Такая нелогичность со стороны К. Кедрова сильно меня удивляет. Вот что он пишет дальше в своем предисловии:
«Главное обстоятельство, «перевернувшее всю душевную жизнь» Нагибина, — это раскрытие роковой семейной тайны. Отцом главного героя повести оказался не тот опальный, ссыльный, умирающий от голода человек, к которому он прикипел всей душой, а вполне русский Кирилл Александрович. <…> Но никакого прилива радости при своем открытии Юрий Нагибин не испытал. Чисто русское происхождение так же мало радовало, как мало радовала мнимая причастность по крови к роду лютеран Дальбергов, после революции вдруг ставших евреями».

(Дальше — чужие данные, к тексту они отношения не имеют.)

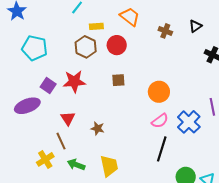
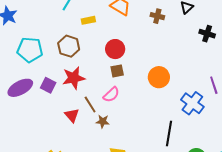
red circle: (117, 45) -> (115, 49), moved
brown hexagon: (86, 47) -> (69, 46), moved
purple ellipse: (27, 106) -> (20, 88), moved
pink semicircle: (160, 121) -> (111, 95), moved
brown line: (61, 141) -> (90, 105), moved

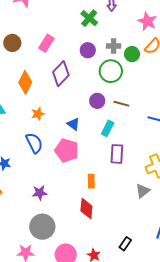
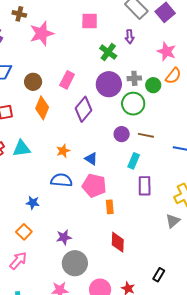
purple circle: (88, 50) -> (109, 84), size x1.6
orange diamond: (25, 82) -> (42, 108), moved
blue triangle: (73, 124) -> (91, 159), moved
blue semicircle: (34, 143) -> (61, 180), turned -55
orange rectangle: (91, 181) -> (110, 207), moved
purple star: (40, 193) -> (64, 237), moved

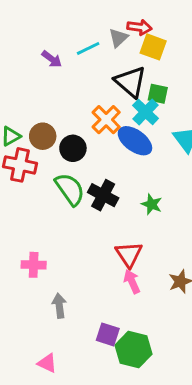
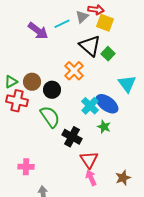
purple arrow: (52, 59) -> (38, 31), size x1.5
green square: (158, 94) -> (108, 54), turned 32
cyan cross: (146, 112) -> (90, 106), moved
blue ellipse: (135, 141) -> (107, 104), moved
black cross: (103, 195) -> (72, 137), moved

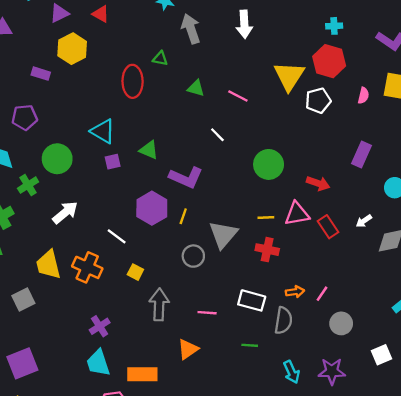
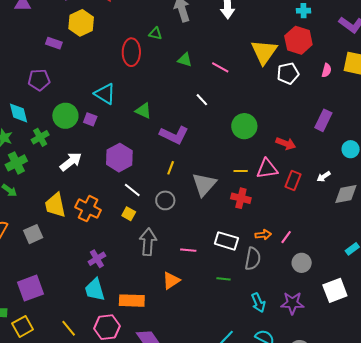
purple square: (113, 162) -> (90, 119), moved, turned 32
purple hexagon: (152, 208) -> (119, 158), moved
red rectangle: (328, 227) -> (293, 180), turned 54
white line: (117, 236) -> (132, 190), moved
gray circle: (193, 256) -> (165, 200), moved
white square: (382, 355) -> (335, 290), size x1.4

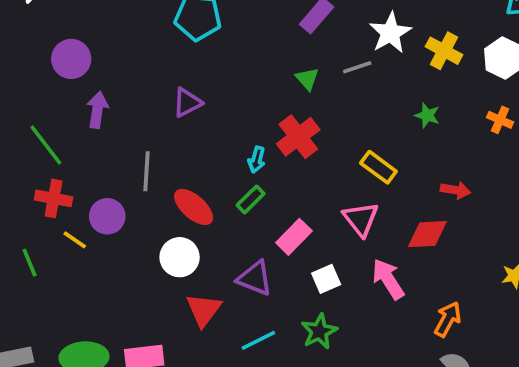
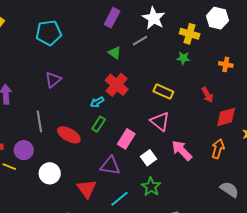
yellow cross: (444, 51) -> (190, 34), moved
orange cross: (500, 120) -> (226, 64), moved
cyan arrow: (257, 160) -> (97, 102), turned 56
red arrow: (456, 190) -> (207, 95), turned 63
red diamond: (427, 234) -> (226, 117), moved
white circle: (180, 257) -> (50, 173), moved
orange arrow: (448, 319) -> (218, 149), moved

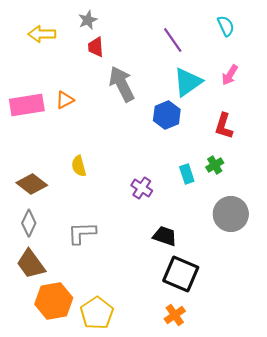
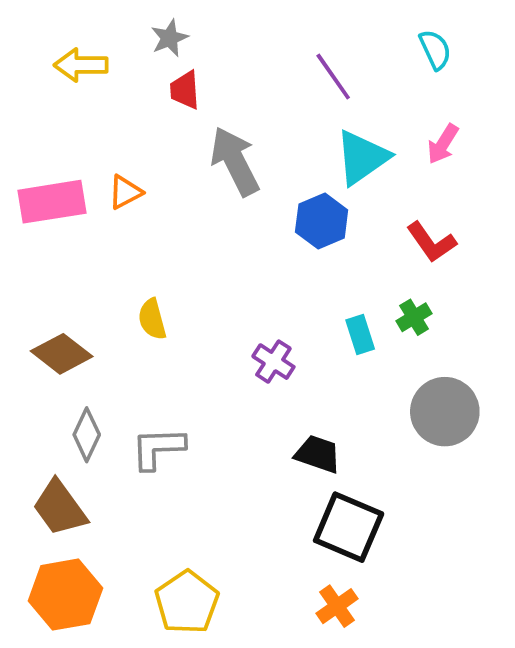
red L-shape: (224, 126) -> (431, 242), turned -52
gray diamond: (29, 223) -> (87, 435), moved
orange hexagon: (54, 301) -> (65, 595), moved

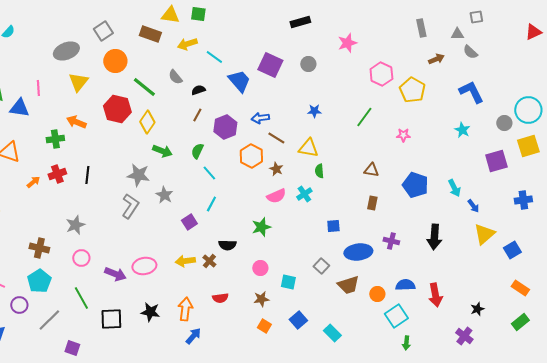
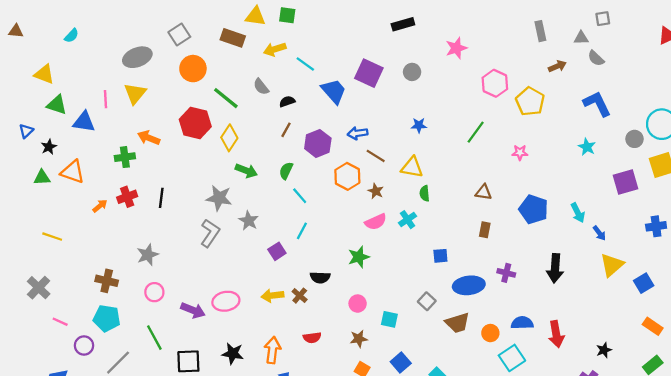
yellow triangle: (78, 82) -> (135, 94), moved
cyan pentagon: (39, 281) -> (107, 318), turned -30

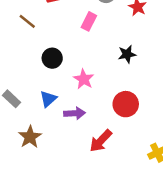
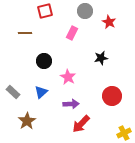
brown line: (27, 21) -> (25, 33), turned -40
red circle: (126, 104) -> (112, 96), moved
purple arrow: (74, 113) -> (71, 104), moved

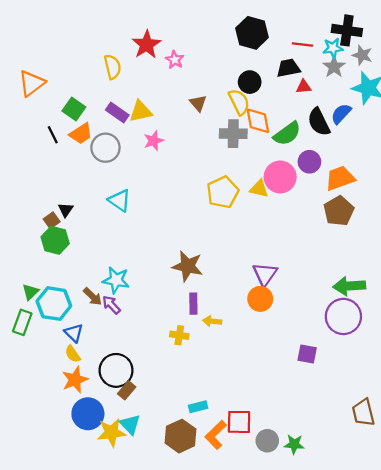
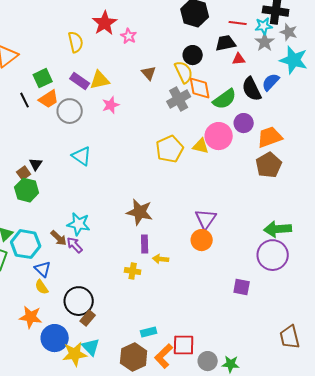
green square: (74, 109) -> (43, 78), turned 30
gray cross: (233, 134) -> (179, 99), turned -30
orange star: (75, 380) -> (31, 317), moved, turned 30

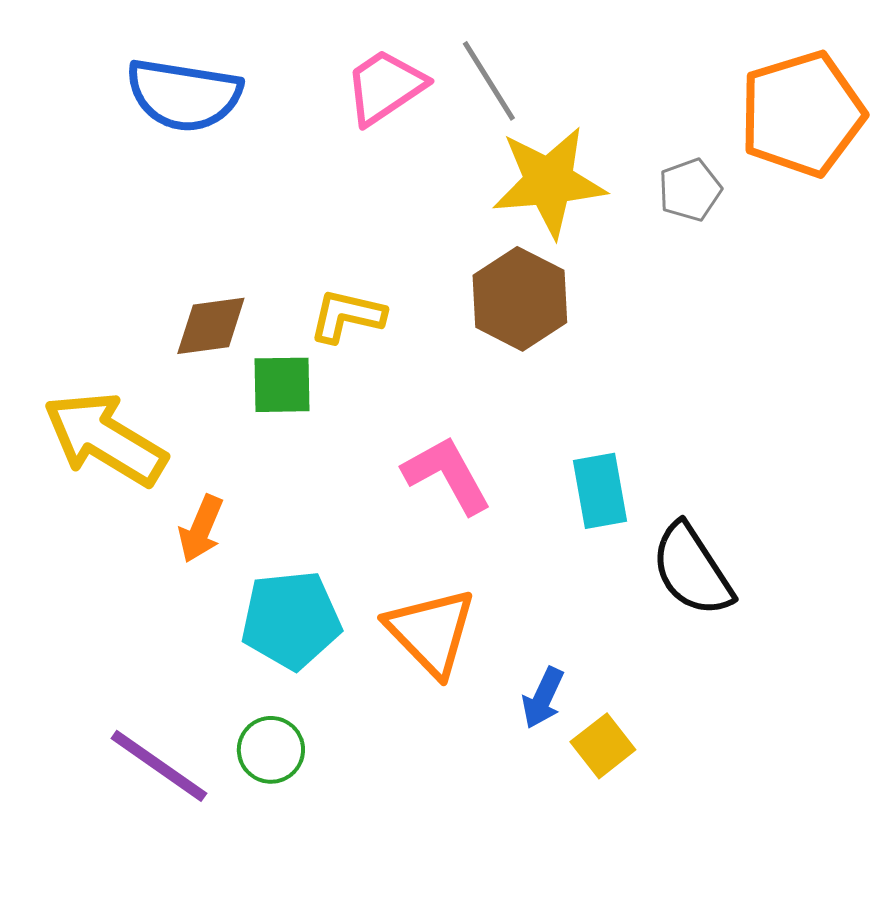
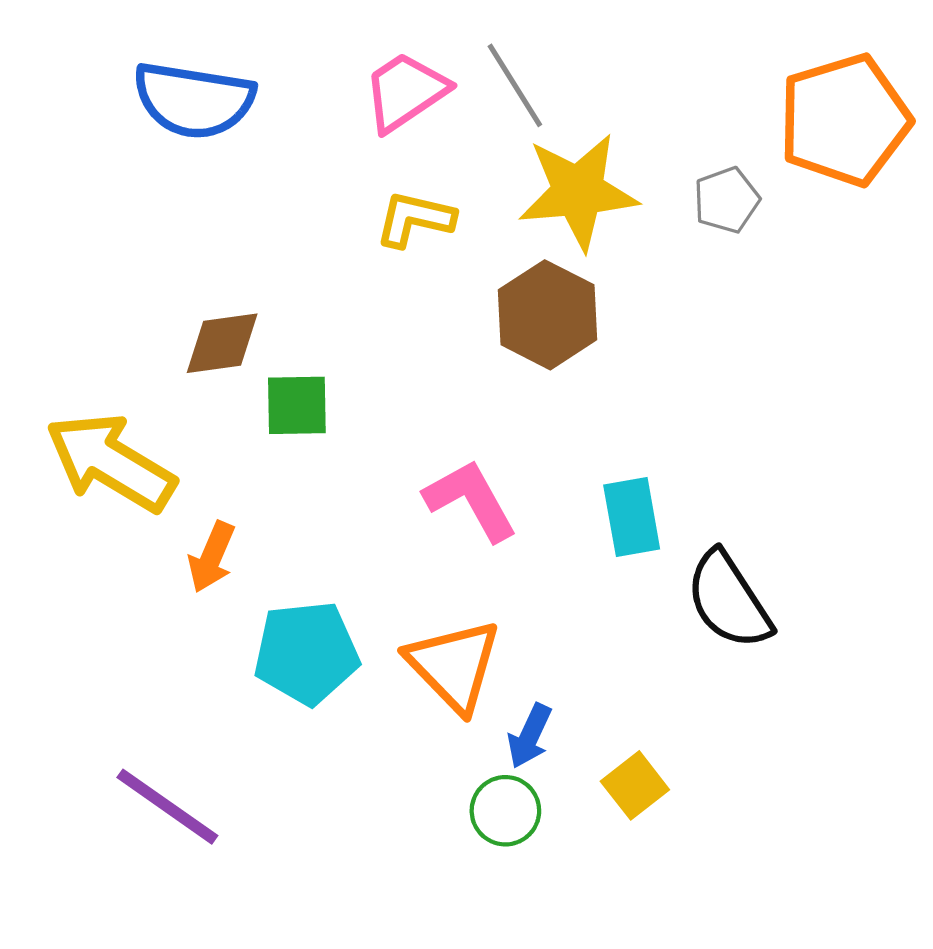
yellow L-shape: (347, 316) -> (415, 219), moved
blue arrow: (543, 698) -> (530, 736), moved
green circle: (271, 750) -> (505, 811), moved

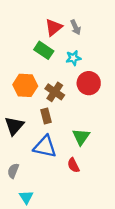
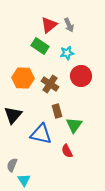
brown rectangle: (46, 116) -> (57, 111), moved
gray semicircle: (13, 171) -> (12, 165), moved

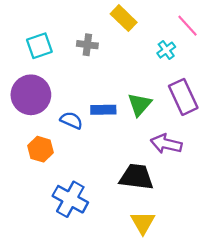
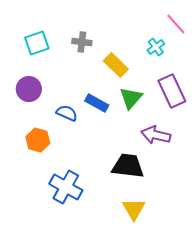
yellow rectangle: (124, 18) -> (116, 65), moved
purple circle: (31, 95) -> (29, 89), size x0.7
blue rectangle: (103, 110) -> (97, 103), turned 30

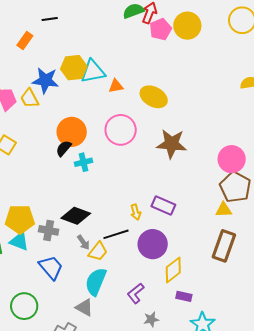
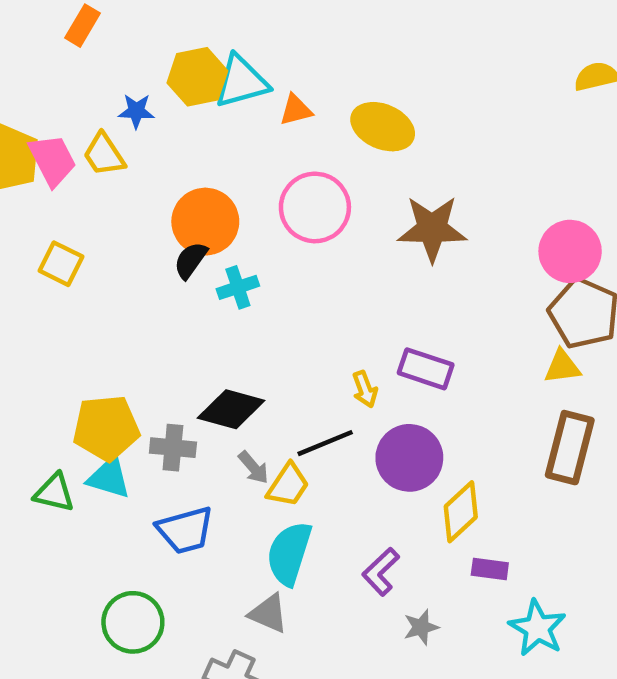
blue star: (45, 80) -> (136, 111), size x0.6
blue trapezoid: (51, 267) -> (185, 530), turned 120

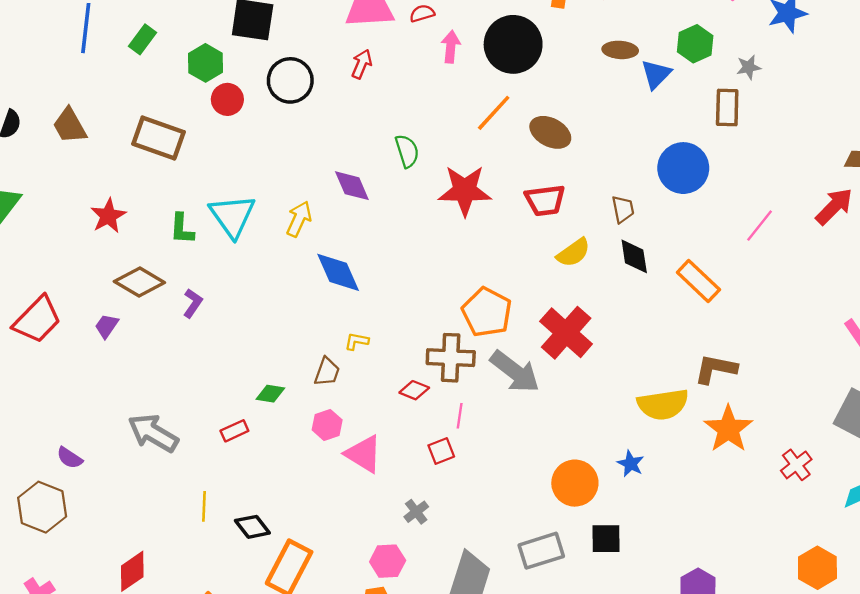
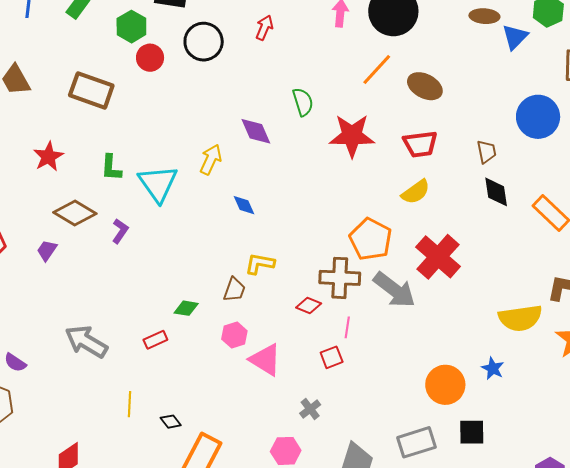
cyan triangle: (232, 216) -> (158, 184), moved
yellow semicircle: (573, 253) -> (416, 192), moved
blue diamond: (338, 272) -> (244, 205), size x0.6
yellow L-shape: (357, 341) -> (260, 264), size x1.4
black diamond: (252, 527) -> (171, 422), size x0.7

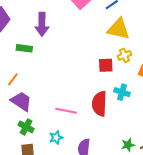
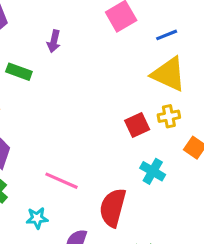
purple arrow: (42, 24) -> (54, 41), size x0.6
red square: (106, 65) -> (137, 125), turned -35
red semicircle: (99, 104) -> (113, 208), moved

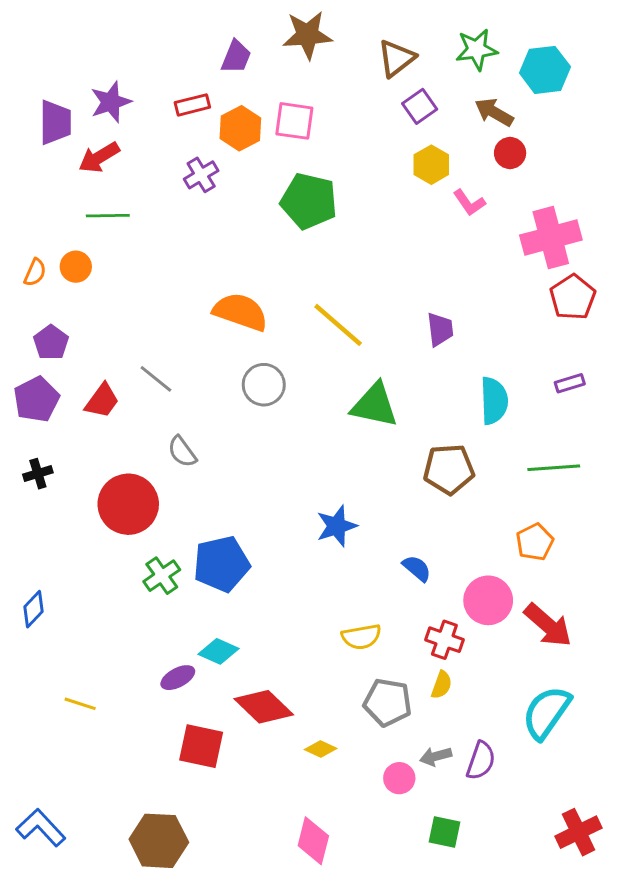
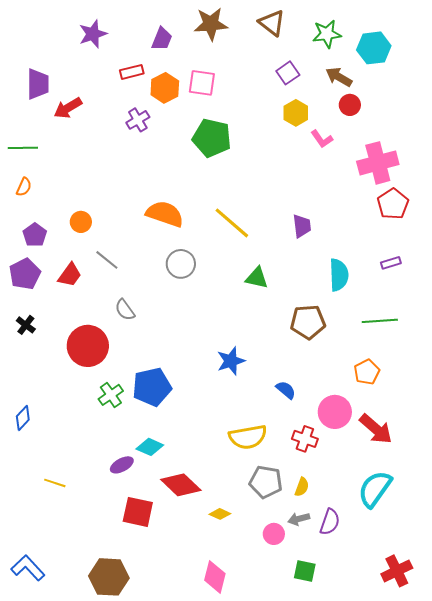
brown triangle: (396, 58) -> (272, 23), moved, turned -44
purple star: (111, 102) -> (93, 34), moved
green line: (108, 216) -> (23, 148), moved
orange circle: (76, 267) -> (81, 222), moved
green triangle: (374, 405) -> (257, 278), size x0.7
black cross: (38, 474) -> (26, 325), turned -36
yellow semicircle: (361, 637) -> (248, 437), size x1.4
yellow semicircle: (442, 685) -> (302, 487), moved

То, что «прилива радости» не было, звучит одновременно чудовищно (чему радоваться, если человек, которого считал отцом и любил, вдруг оказался даже не родственником) и неубедительно. Ведь пишет же Нагибин по этому поводу, что получил от судьбы ошеломляющий подарок (см. Нагибин Ю. Тьма в конце туннеля / В кн.: Моя золотая теща. М.: АСТ, 2004, с.100). Кстати, этот подарок нашел свое естественное отражение в издательской аннотации, где для убеждения сомневающихся черным по белому написано: «Вниманию читателей предлагается сборник произведений известного русского писателя Юрия Нагибина».
* * *
Поразительно, что за прошедшие 13 лет мистификацию так и не заметили. Вероятно, сыграла свою роль магия имен — Солженицын, Кедров, Виктор Топоров писали о «Тьме …», не видя главной задачи, ради которой она («Тьма…») была написана. Читателю, возможно, будет интересно узнать, что именно навело автора данной заметки на мысль о том, что «Тьма…» — это мистификация. Катализатором моего небольшого исследования послужила фраза одного из персонажей, обращенная к главному герою: «У него [Калитина], как у вас, уши были прижаты к голове». Признаюсь, что сразу же не поверил.